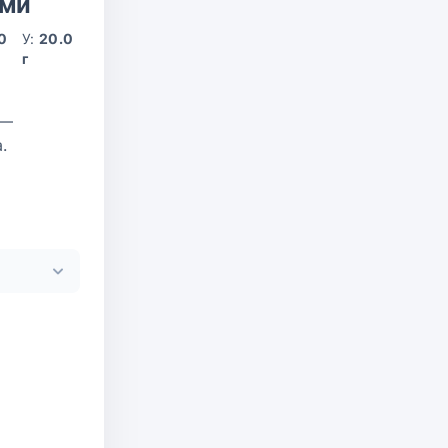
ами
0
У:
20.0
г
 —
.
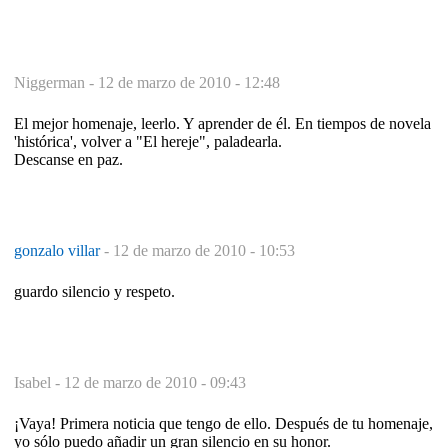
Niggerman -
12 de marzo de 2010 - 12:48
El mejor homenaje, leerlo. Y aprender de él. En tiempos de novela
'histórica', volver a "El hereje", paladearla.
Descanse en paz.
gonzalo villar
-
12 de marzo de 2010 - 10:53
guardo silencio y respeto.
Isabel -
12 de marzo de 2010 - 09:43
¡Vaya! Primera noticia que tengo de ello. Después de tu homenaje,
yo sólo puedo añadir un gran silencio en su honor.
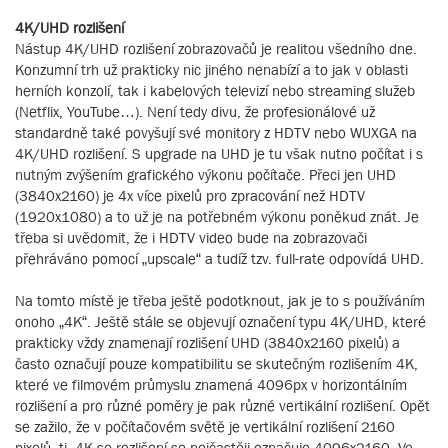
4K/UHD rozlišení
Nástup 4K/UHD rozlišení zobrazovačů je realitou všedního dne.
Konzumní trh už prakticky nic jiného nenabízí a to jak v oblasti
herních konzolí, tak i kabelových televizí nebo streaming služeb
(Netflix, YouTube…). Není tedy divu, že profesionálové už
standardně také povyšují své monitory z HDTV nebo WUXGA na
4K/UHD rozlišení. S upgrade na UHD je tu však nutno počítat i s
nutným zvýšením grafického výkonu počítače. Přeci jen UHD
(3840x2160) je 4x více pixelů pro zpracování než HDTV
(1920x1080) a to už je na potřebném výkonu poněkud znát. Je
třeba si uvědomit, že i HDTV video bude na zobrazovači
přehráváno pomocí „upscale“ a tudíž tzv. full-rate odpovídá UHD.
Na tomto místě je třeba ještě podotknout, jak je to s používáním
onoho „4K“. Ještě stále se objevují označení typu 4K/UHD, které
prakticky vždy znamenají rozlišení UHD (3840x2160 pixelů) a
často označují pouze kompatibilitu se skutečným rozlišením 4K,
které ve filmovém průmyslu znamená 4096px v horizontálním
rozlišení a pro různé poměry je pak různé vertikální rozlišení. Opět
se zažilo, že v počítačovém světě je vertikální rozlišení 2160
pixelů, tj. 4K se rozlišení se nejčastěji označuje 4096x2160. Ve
§ §
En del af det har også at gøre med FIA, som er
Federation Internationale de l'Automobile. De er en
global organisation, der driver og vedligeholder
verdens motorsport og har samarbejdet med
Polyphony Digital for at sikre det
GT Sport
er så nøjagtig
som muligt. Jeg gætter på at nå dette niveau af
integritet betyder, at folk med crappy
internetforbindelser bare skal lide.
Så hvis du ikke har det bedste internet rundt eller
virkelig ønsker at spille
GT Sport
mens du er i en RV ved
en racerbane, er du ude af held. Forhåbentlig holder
§ §
Try it:
This exercise requires the lines of the entries containing the string "třeba".

Task solution:
třeba si uvědomit, že i HDTV video bude na zobrazovači
Na tomto místě je třeba ještě podotknout, jak je to s používáním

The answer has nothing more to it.